- [Work order]: Please write every entry out again, exactly as it reads below.

### Task data ###

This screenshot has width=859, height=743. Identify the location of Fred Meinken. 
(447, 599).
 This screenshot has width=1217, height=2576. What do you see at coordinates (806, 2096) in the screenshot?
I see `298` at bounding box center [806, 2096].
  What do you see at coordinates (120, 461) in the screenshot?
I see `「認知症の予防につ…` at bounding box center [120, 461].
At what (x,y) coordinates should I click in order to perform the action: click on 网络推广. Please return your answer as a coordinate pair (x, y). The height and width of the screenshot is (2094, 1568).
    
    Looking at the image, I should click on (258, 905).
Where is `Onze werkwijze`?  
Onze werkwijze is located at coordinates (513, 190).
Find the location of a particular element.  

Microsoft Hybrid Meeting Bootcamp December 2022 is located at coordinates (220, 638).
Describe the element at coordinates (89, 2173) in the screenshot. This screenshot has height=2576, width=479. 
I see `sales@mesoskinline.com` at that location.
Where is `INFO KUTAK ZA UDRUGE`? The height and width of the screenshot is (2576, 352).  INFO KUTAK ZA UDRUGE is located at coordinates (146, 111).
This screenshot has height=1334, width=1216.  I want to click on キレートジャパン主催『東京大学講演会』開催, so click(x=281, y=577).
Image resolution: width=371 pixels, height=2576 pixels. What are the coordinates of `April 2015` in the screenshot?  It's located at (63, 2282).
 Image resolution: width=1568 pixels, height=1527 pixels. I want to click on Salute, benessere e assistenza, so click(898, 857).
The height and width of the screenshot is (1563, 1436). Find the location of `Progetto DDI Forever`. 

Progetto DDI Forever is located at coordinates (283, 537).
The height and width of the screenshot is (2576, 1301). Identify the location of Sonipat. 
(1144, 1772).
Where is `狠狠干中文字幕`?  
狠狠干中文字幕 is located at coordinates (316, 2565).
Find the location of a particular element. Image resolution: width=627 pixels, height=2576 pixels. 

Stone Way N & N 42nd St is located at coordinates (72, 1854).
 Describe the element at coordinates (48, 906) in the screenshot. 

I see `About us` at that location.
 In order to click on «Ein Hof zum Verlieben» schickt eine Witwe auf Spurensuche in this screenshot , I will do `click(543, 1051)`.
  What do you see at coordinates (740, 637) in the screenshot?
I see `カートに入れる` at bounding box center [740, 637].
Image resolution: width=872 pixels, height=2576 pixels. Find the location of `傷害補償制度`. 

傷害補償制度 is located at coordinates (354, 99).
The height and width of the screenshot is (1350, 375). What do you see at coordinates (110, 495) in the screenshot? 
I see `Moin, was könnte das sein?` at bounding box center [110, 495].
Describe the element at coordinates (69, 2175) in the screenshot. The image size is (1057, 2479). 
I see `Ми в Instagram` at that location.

###

- [Output for this task]:
This screenshot has width=859, height=743. Identify the location of Fred Meinken. 
(447, 599).
 This screenshot has width=1217, height=2576. What do you see at coordinates (806, 2096) in the screenshot?
I see `298` at bounding box center [806, 2096].
  What do you see at coordinates (120, 461) in the screenshot?
I see `「認知症の予防につ…` at bounding box center [120, 461].
At what (x,y) coordinates should I click in order to perform the action: click on 网络推广. Please return your answer as a coordinate pair (x, y). The height and width of the screenshot is (2094, 1568).
    
    Looking at the image, I should click on (258, 905).
Where is `Onze werkwijze`?  
Onze werkwijze is located at coordinates (513, 190).
Find the location of a particular element.  

Microsoft Hybrid Meeting Bootcamp December 2022 is located at coordinates (220, 638).
Describe the element at coordinates (89, 2173) in the screenshot. This screenshot has height=2576, width=479. 
I see `sales@mesoskinline.com` at that location.
Where is `INFO KUTAK ZA UDRUGE`? The height and width of the screenshot is (2576, 352).  INFO KUTAK ZA UDRUGE is located at coordinates (146, 111).
This screenshot has height=1334, width=1216.  I want to click on キレートジャパン主催『東京大学講演会』開催, so click(x=281, y=577).
Image resolution: width=371 pixels, height=2576 pixels. What are the coordinates of `April 2015` in the screenshot?  It's located at (63, 2282).
 Image resolution: width=1568 pixels, height=1527 pixels. I want to click on Salute, benessere e assistenza, so click(898, 857).
The height and width of the screenshot is (1563, 1436). Find the location of `Progetto DDI Forever`. 

Progetto DDI Forever is located at coordinates (283, 537).
The height and width of the screenshot is (2576, 1301). Identify the location of Sonipat. 
(1144, 1772).
Where is `狠狠干中文字幕`?  
狠狠干中文字幕 is located at coordinates (316, 2565).
Find the location of a particular element. Image resolution: width=627 pixels, height=2576 pixels. 

Stone Way N & N 42nd St is located at coordinates (72, 1854).
 Describe the element at coordinates (48, 906) in the screenshot. 

I see `About us` at that location.
 In order to click on «Ein Hof zum Verlieben» schickt eine Witwe auf Spurensuche in this screenshot , I will do `click(543, 1051)`.
  What do you see at coordinates (740, 637) in the screenshot?
I see `カートに入れる` at bounding box center [740, 637].
Image resolution: width=872 pixels, height=2576 pixels. Find the location of `傷害補償制度`. 

傷害補償制度 is located at coordinates (354, 99).
The height and width of the screenshot is (1350, 375). What do you see at coordinates (110, 495) in the screenshot? 
I see `Moin, was könnte das sein?` at bounding box center [110, 495].
Describe the element at coordinates (69, 2175) in the screenshot. The image size is (1057, 2479). 
I see `Ми в Instagram` at that location.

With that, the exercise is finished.